Could you restate all of the records below exactly, with the pictures left out?

**Data under study**
###
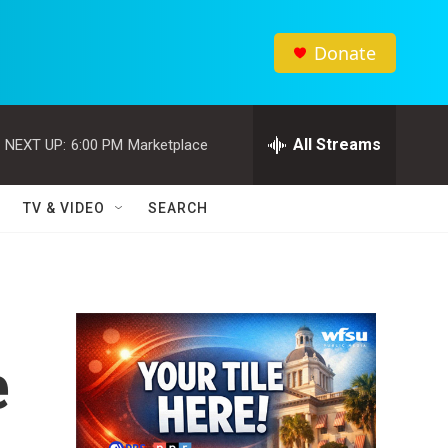
Donate
All Streams
NEXT UP:
6:00 PM
Marketplace
TV & VIDEO
SEARCH
e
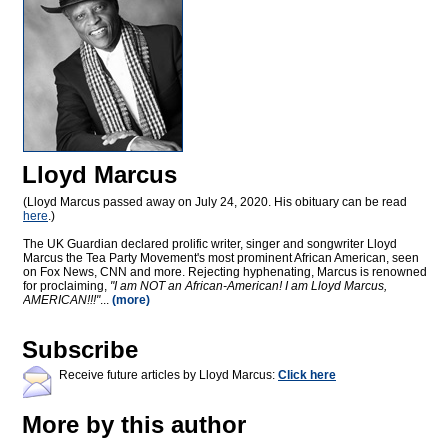
Lloyd Marcus
(Lloyd Marcus passed away on July 24, 2020. His obituary can be read
here
.)
The UK Guardian declared prolific writer, singer and songwriter Lloyd
Marcus the Tea Party Movement's most prominent African American, seen
on Fox News, CNN and more. Rejecting hyphenating, Marcus is renowned
for proclaiming,
"I am NOT an African-American! I am Lloyd Marcus,
AMERICAN!!!"
...
(more)
Subscribe
Receive future articles by Lloyd Marcus:
Click here
More by this author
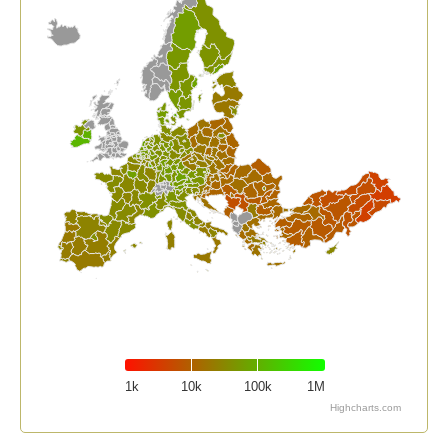
1k
10k
100k
1M
Highcharts.com
End of interactive chart.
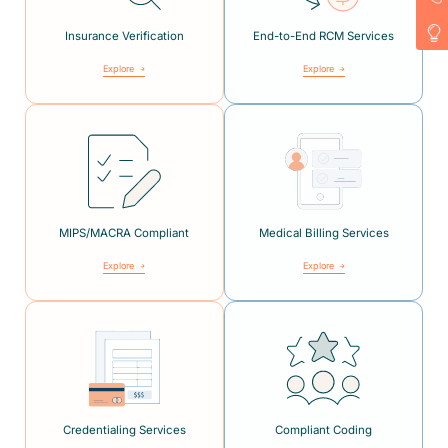
Insurance Verification
End-to-End RCM Services
Explore
Explore
MIPS/MACRA Compliant
Medical Billing Services
Explore
Explore
Credentialing Services
Compliant Coding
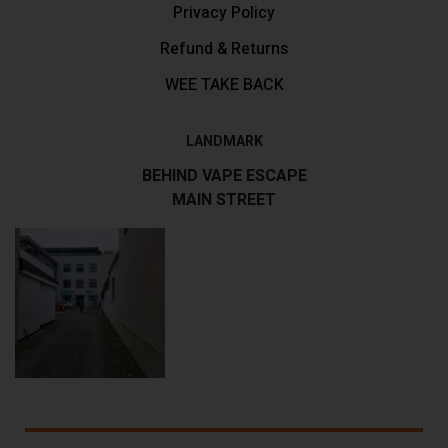
Privacy Policy
Refund & Returns
WEE TAKE BACK
LANDMARK
BEHIND VAPE ESCAPE
MAIN STREET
###
**Response area**
Donate
All Streams
NEXT UP:
6:00 PM
Marketplace
TV & VIDEO
SEARCH
e
Lloyd Marcus
(Lloyd Marcus passed away on July 24, 2020. His obituary can be read
here
.)
The UK Guardian declared prolific writer, singer and songwriter Lloyd
Marcus the Tea Party Movement's most prominent African American, seen
on Fox News, CNN and more. Rejecting hyphenating, Marcus is renowned
for proclaiming,
"I am NOT an African-American! I am Lloyd Marcus,
AMERICAN!!!"
...
(more)
Subscribe
Receive future articles by Lloyd Marcus:
Click here
More by this author
1k
10k
100k
1M
Highcharts.com
End of interactive chart.
Insurance Verification
End-to-End RCM Services
Explore
Explore
MIPS/MACRA Compliant
Medical Billing Services
Explore
Explore
Credentialing Services
Compliant Coding
Privacy Policy
Refund & Returns
WEE TAKE BACK
LANDMARK
BEHIND VAPE ESCAPE
MAIN STREET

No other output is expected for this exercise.